Activity
Look through the entries. Copy each line that has the word "Transfer".

(Collection entries)
Segment Open

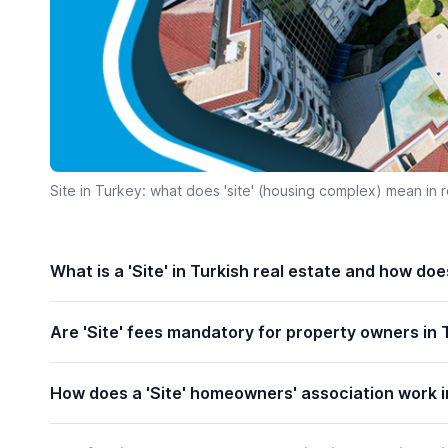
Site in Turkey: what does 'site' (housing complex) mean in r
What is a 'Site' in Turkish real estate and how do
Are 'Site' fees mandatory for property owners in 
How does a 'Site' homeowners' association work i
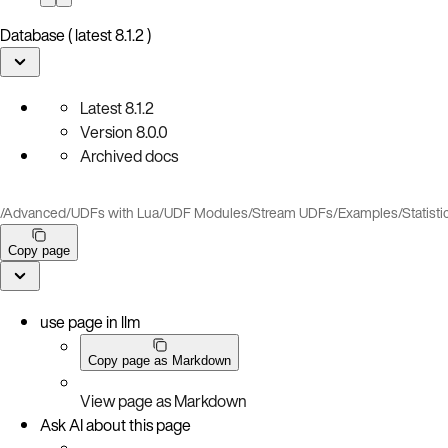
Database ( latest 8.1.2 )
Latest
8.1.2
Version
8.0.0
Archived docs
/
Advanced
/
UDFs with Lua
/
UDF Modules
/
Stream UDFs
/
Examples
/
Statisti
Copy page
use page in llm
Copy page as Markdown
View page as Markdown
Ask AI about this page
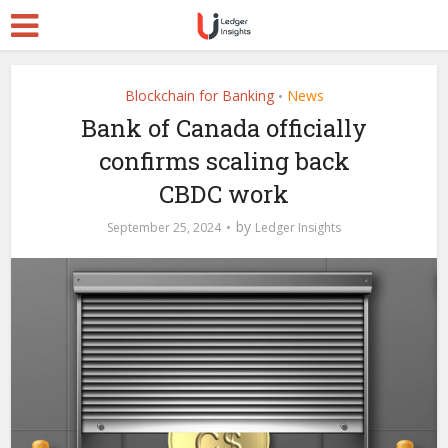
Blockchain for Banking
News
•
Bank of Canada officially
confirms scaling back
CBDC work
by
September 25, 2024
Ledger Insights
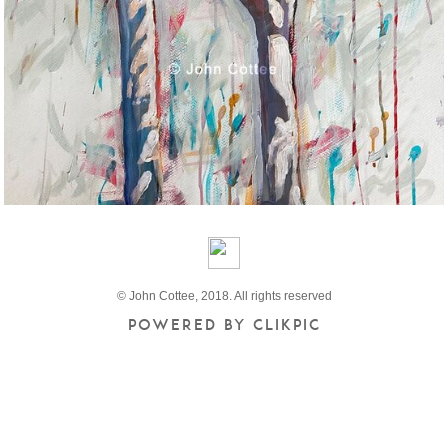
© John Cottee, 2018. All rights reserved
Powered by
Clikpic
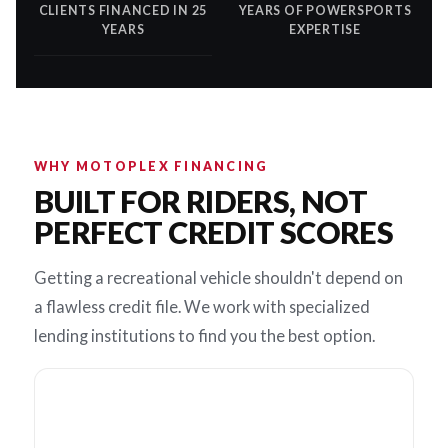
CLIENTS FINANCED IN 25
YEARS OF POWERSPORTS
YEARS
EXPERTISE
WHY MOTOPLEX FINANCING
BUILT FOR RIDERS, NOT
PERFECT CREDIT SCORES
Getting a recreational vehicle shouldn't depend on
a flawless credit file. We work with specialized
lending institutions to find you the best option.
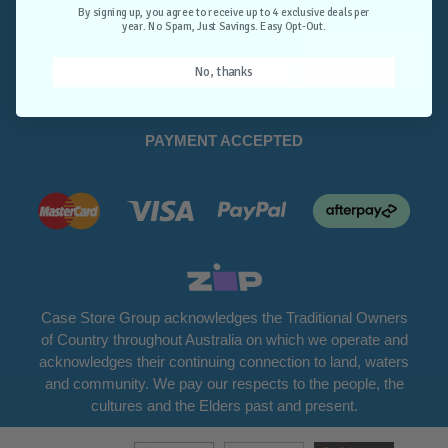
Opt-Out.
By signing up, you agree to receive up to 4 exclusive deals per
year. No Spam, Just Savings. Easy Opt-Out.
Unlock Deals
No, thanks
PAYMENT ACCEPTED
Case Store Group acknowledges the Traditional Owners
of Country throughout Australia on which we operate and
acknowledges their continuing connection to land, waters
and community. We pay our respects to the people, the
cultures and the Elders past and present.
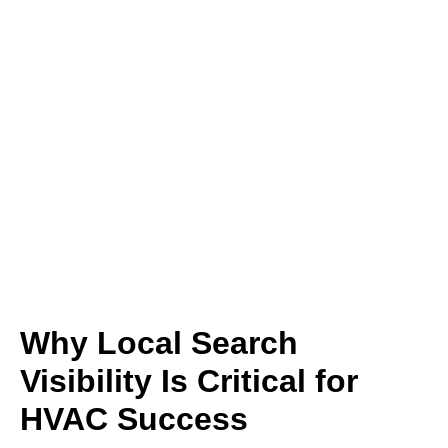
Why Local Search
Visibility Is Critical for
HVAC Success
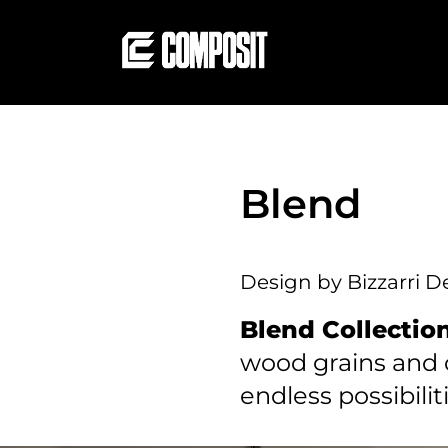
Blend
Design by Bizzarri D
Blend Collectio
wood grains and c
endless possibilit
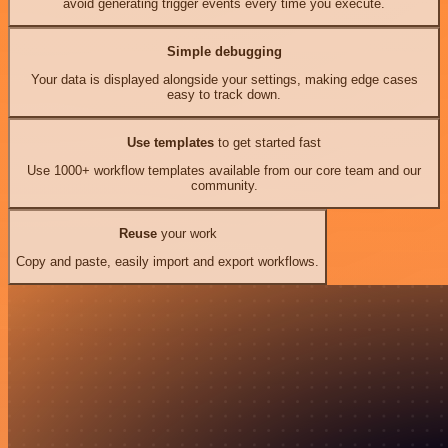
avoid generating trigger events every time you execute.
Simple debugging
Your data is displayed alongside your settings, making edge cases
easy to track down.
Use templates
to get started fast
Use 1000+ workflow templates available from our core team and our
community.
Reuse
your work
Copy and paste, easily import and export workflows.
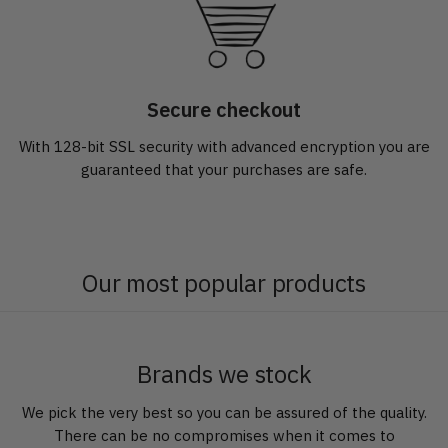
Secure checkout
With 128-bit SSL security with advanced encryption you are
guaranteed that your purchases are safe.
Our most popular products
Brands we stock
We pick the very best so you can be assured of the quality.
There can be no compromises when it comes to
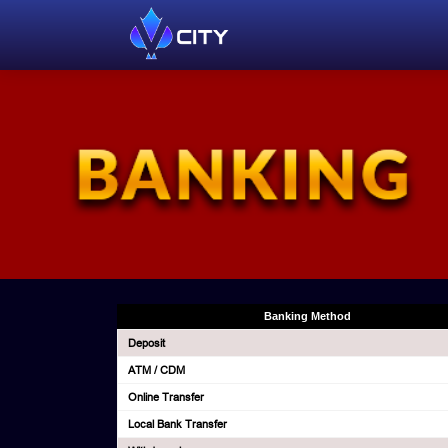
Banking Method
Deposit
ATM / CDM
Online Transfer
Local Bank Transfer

Segment Closed

Solution to the problem
Online Transfer
Local Bank Transfer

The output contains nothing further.